Глава 1
21 ноября 2016 г. в 22:59
«Ворон должен умереть».
Онемевшие руки с третьей попытки откупоривают бутылку и берут хрустальный бокал — неловко, едва не уронив. Багровая струйка подрагивает, заполняя фужер. Кровь… Как символично! «Крови напьется — кровью захлебнется!» — зловещее обещание приобретает форму считалочки из детских игр, и Ричард с трудом подавляет сдавленный, истерический смешок.
«Должен».
Руки крепнут, как крепнет решимость, и кольцо открывается ловко, почти изящно.
«Должен!..»
Две белые крупинки тонут в крови — точно невинные жертвы, готовые, однако, атаковать из засады и жестоко покарать убийцу.

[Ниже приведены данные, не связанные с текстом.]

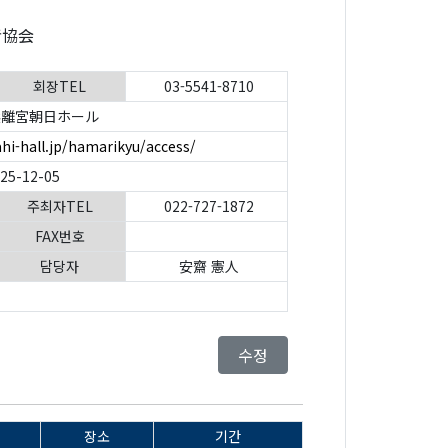
者協会
회장TEL
03-5541-8710
離宮朝日ホール
hi-hall.jp/hamarikyu/access/
025-12-05
주최자TEL
022-727-1872
FAX번호
담당자
安齋 憲人
수정
장소
기간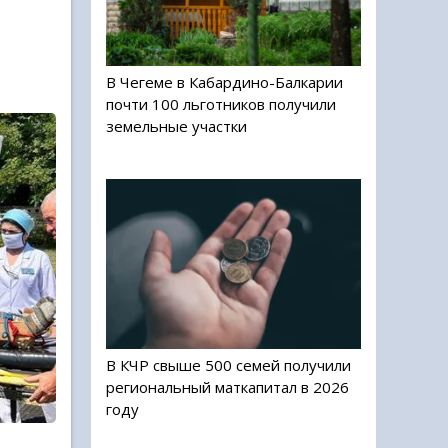
В Чегеме в Кабардино-Балкарии
почти 100 льготников получили
земельные участки
В КЧР свыше 500 семей получили
региональный маткапитал в 2026
году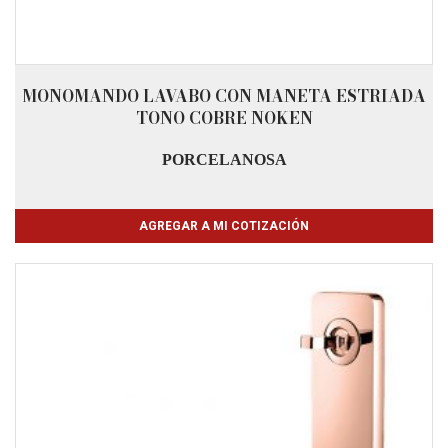
MONOMANDO LAVABO CON MANETA ESTRIADA
TONO COBRE NOKEN
PORCELANOSA
AGREGAR A MI COTIZACIÓN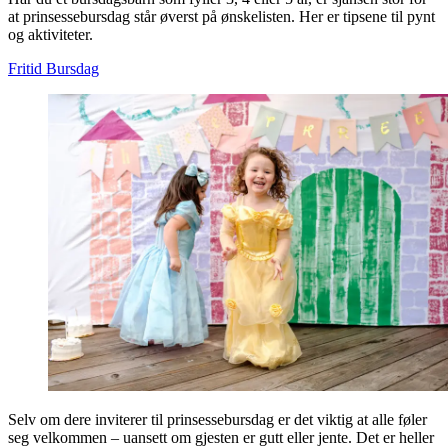
at prinsessebursdag står øverst på ønskelisten. Her er tipsene til pynt
og aktiviteter.
Fritid
Bursdag
Selv om dere inviterer til prinsessebursdag er det viktig at alle føler
seg velkommen – uansett om gjesten er gutt eller jente. Det er heller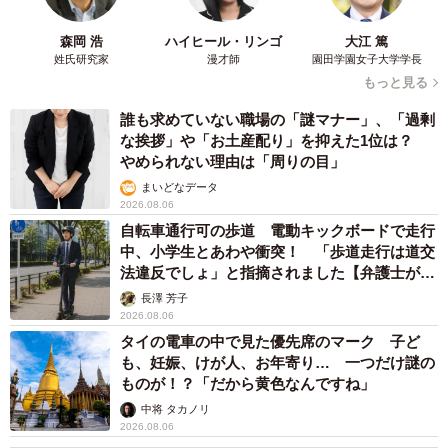
森岡 浩
ハイヒール・リンゴ
大江 篤
姓氏研究家
漫才師
園田学園女子大学学長
もっと見る
誰も求めていない職場の「謎マナー」、「過剰
な挨拶」や「お土産配り」を抑えた1位は？
やめられない理由は「周りの目」
まいどなデータ
2026.08.06
自転車通行可の歩道 電動キックボードで走行
中、小学生とあわや衝突！ 「歩道走行は道交
法違反でしょ」と指摘されました【弁護士が解
説】
長澤 芳子
2026.08.06
タイの電車の中で見た優先席のマーク 子ど
も、妊娠、けが人、お年寄り… 一つだけ謎の
ものが！？「だから黄色なんですね」
中将 タカノリ
2026.08.06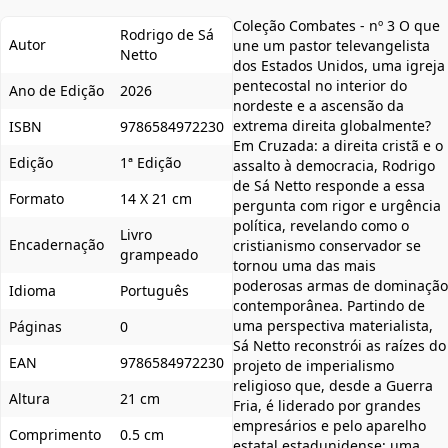
Coleção Combates - nº 3 O que
Rodrigo de Sá
Autor
une um pastor televangelista
Netto
dos Estados Unidos, uma igreja
pentecostal no interior do
Ano de Edição
2026
nordeste e a ascensão da
extrema direita globalmente?
ISBN
9786584972230
Em Cruzada: a direita cristã e o
Edição
1ª Edição
assalto à democracia, Rodrigo
de Sá Netto responde a essa
Formato
14 X 21 cm
pergunta com rigor e urgência
política, revelando como o
Livro
Encadernação
cristianismo conservador se
grampeado
tornou uma das mais
poderosas armas de dominação
Idioma
Português
contemporânea. Partindo de
uma perspectiva materialista,
Páginas
0
Sá Netto reconstrói as raízes do
EAN
9786584972230
projeto de imperialismo
religioso que, desde a Guerra
Altura
21 cm
Fria, é liderado por grandes
empresários e pelo aparelho
Comprimento
0.5 cm
estatal estadunidense; uma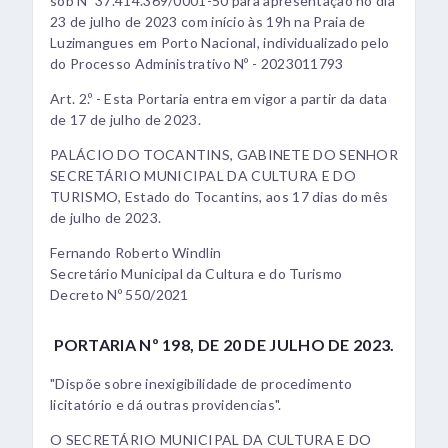
sob Nº 37.414.369/0001-50 para apresentação no dia
23 de julho de 2023 com início às 19h na Praia de
Luzimangues em Porto Nacional, individualizado pelo
do Processo Administrativo Nº - 2023011793
Art. 2.º - Esta Portaria entra em vigor a partir da data
de 17 de julho de 2023.
PALÁCIO DO TOCANTINS, GABINETE DO SENHOR
SECRETÁRIO MUNICIPAL DA CULTURA E DO
TURISMO, Estado do Tocantins, aos 17 dias do mês
de julho de 2023.
Fernando Roberto Windlin
Secretário Municipal da Cultura e do Turismo
Decreto Nº 550/2021
PORTARIA Nº 198, DE 20 DE JULHO DE 2023.
"Dispõe sobre inexigibilidade de procedimento
licitatório e dá outras providencias".
O SECRETÁRIO MUNICIPAL DA CULTURA E DO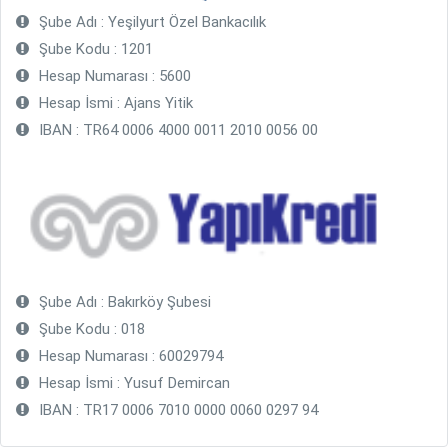
Şube Adı : Yeşilyurt Özel Bankacılık
Şube Kodu : 1201
Hesap Numarası : 5600
Hesap İsmi : Ajans Yitik
IBAN : TR64 0006 4000 0011 2010 0056 00
Şube Adı : Bakırköy Şubesi
Şube Kodu : 018
Hesap Numarası : 60029794
Hesap İsmi : Yusuf Demircan
IBAN : TR17 0006 7010 0000 0060 0297 94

Бокал — на поднос, еще один — себе, на противоположный конец, дабы не ошибиться. Впрочем, не нужно тревожиться: Создатель не допустит кары невиновного, не отведет от преступника руку судьбы.
Четкий и звонкий стук в дверь. Ричард инстинктивно отшатнулся от подноса, словно застигнутый на месте преступления, но тут ж обрел самообладание, застыв и горделиво выпрямившись.

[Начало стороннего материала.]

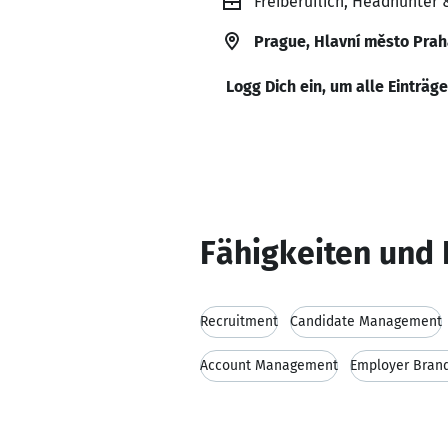
Freiberuflich, Headhunter 
Prague, Hlavní město Prah
Logg Dich ein, um alle Einträg
Fähigkeiten und 
Recruitment
Candidate Management
Account Management
Employer Bran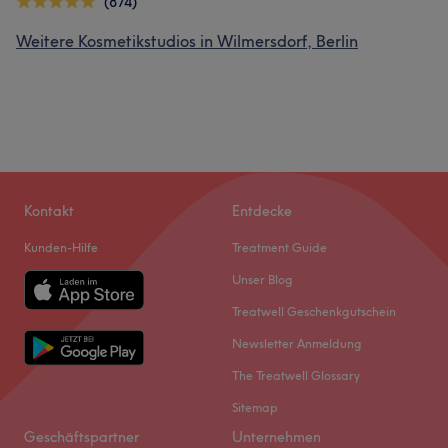
(874)
Weitere Kosmetikstudios in Wilmersdorf, Berlin
Kontakt
Entdecke
Kunden-Hilfe
Treatment Guide
Unser Blog
Treatwell Geschenkgutschein
Newsletter Anmeldung
The Treatwell Glossary
Sitemap
Geschäftspartner
Unternehmen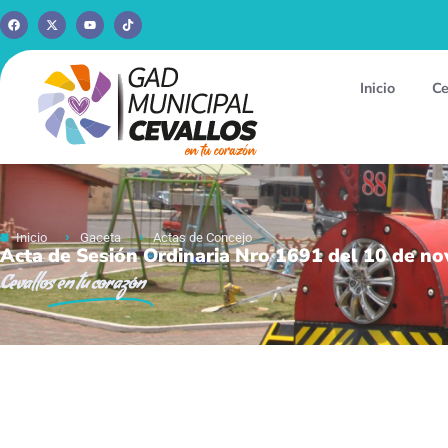
Inicio
Ce
Inicio
Gaceta
Actas de Concejo
Acta de Sesión Ordinaria Nro 1691 del 10 de n
Cevallos
en tu corazón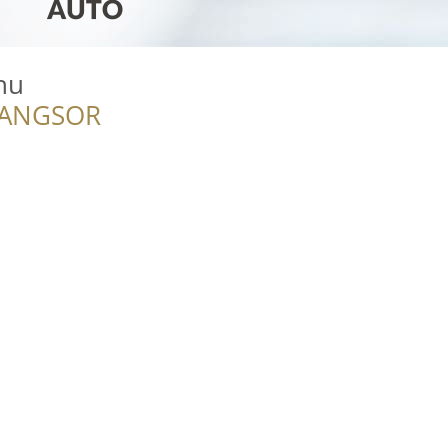
hu
RANGSOR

— Соберано, к вам дор Эмиль и дор Лионель. Прикажете проводить сюда?
— Проводи. Вечер, кажется, перестает быть томным. Юноша, наполните бокалы наших гостей и… оставьте нас, пожалуй.
Оставить? Оставить?! Ричард задохнулся от возмущения — Ворон вновь обращался с ним, как со слугой. «Напои, Ричард, меня да моих товарищей — придворного змея и убийцу из ренквахской мясорубки, и сгинь с глаз моих!» Ничего, ничего, в Закате с тебя и за это спросят!
Сумбурный поток яростных мыслей Повелителя Скал прервало появление Савиньяков, ворвавшихся в полутемный кабинет светлым свежим вихрем. Статные, стройные, белокурые, они были дьявольски похожи и в то же время различны. Эмиль — сама непосредственность и легкость: распахнутый воротник мундира, лежащие в задорном беспорядке кудри, живая мимика, лучезарная улыбка и быстрые жесты; Лионель — олицетворение строгости и тайны: длинные волосы подвязаны шелковой лентой, мундир застегнут наглухо, взгляд внимателен и цепок, в каждом движении - неторопливая, величавая грация. Соратники Ворона, может быть, даже друзья… Предатели и изменники уже как четыреста лет, олларианские прихвостни, позабывшие о морали ради славы и воюющие на стороне беззакония. В Закате они будут страдать вечно, если только после позорной гибели Алвы не образумятся и не примут сторону, приличествующую Людям Чести.
Рукопожатия, почти объятия, приветствия, смех… И ни единого взгляда в сторону застывшего в тени портьер оруженосца, ни единого любезного слова. Ничего… Скоро благородные господа станут свидетелями агонии герцога Алвы. Это будет для них уроком. Самым наглядным уроком в жизни.
Третий бокал наполнен до краев и поставлен на поднос. Ричард подхватил тяжелый чеканный диск, не чувствуя тяжести, и тут же замер, сраженный внезапной догадкой — ставя новый фужер, он бездумно сдвинул прежние и не помнил теперь, какой именно бокал был отравлен. Мысли заметались вспугнутыми птицами. А что, если яд не поразит цель? За гибель одного из своих соратников Алва смерчем обрушится на Людей Чести, которых так подвел Ричард. Полетят невинные головы — Придды, Ариго, Катари… Катари!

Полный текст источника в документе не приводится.